On political executions
The National Assembly Party (NAAS) denounces the Saudi authorities’ politicisation of the death penalty and its usage to deter people from pursuing the enshrinement of their legitimate political and civil rights, such as peaceful protest and freedom of expression. We mourn the dozens of our people lost to these executions. The latest case was that of a youth named Mustafa Al Darwish who was convicted as a minor based on confessions extracted by torture. His trial lacked basic legal guarantees, despite pledges made governmental agencies to end the execution of minors, including Al Darwish who was mentioned by name. This horrendous act is emblematic of a wider repressive approach highlighted previously by the extrajudicial killing of Saudi journalist and critic Jamal Khashoggi.
The NAAS, therefore, asserts the need to confront this approach, especially after the mass execution sentences issued against several Muslim Brotherhood leaders in Egypt, following long, politicised, trials lacking basic guarantees. We are gravely concerned that the Saudi authorities will take the same approach against hundreds of political prisoners on the basis of belonging to the Muslim Brotherhood or other non-violent groups and associations. People have a right to free, non-violent association; labelling them as ‘terrorists’ is no more than an attempt at vilification, persecution, and separation from non-violent political work, creating a tumultuous climate which enables the rise of violent groups and leaves no room for stability and political and civil peace.
We call on all responsible parties and persons to heed their national and human duty to confront such practices and reform political and legal avenues in the pursuit of the peaceful transfer of power and the protection of people’s right to freedom of expression, political association, and peaceful assembly, without exclusion, persecution, or torture.

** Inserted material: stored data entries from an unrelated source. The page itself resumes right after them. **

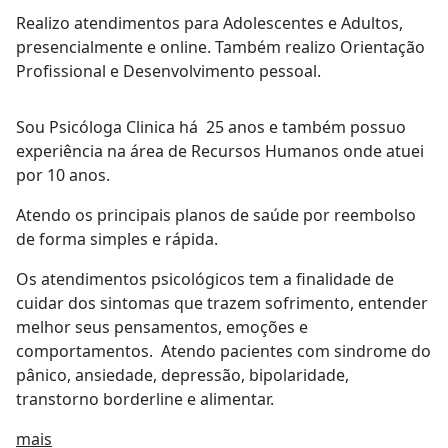
Realizo atendimentos para Adolescentes e Adultos,
presencialmente e online. Também realizo Orientação
Profissional e Desenvolvimento pessoal.
Sou Psicóloga Clinica há 25 anos e também possuo
experiência na área de Recursos Humanos onde atuei
por 10 anos.
Atendo os principais planos de saúde por reembolso
de forma simples e rápida.
Os atendimentos psicológicos tem a finalidade de
cuidar dos sintomas que trazem sofrimento, entender
melhor seus pensamentos, emoções e
comportamentos. Atendo pacientes com sindrome do
pânico, ansiedade, depressão, bipolaridade,
transtorno borderline e alimentar.
Sobre mim
mais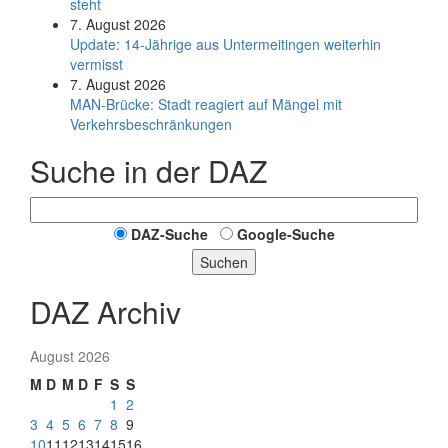
steht
7. August 2026
Update: 14-Jährige aus Untermeitingen weiterhin
vermisst
7. August 2026
MAN-Brücke: Stadt reagiert auf Mängel mit
Verkehrsbeschränkungen
Suche in der DAZ
DAZ-Suche
Google-Suche
Suchen
DAZ Archiv
August 2026
M
D
M
D
F
S
S
1
2
3
4
5
6
7
8
9
10
11
12
13
14
15
16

Finally, it is of grave concern that the death penalty – a final and in-correctable act – has reached its highest record in Saudi Arabia under the current rule of King Salman, which runs against a worldwide trend of decline in death penalty application. This reflects the high politicisation of this form of punishment and the diminishing role of fundamental laws, rights, and freedoms. It is of utmost urgency to take action regarding the ongoing cases of minors facing the death penalty on the basis of political belonging. They might come from various backgrounds and belongings, but they all face the same fate, and, therefore, need us to stand united to put an end to these practices once and for all, lest it becomes a lived, entrenched everyday reality, enshrined by law, targeting all of us.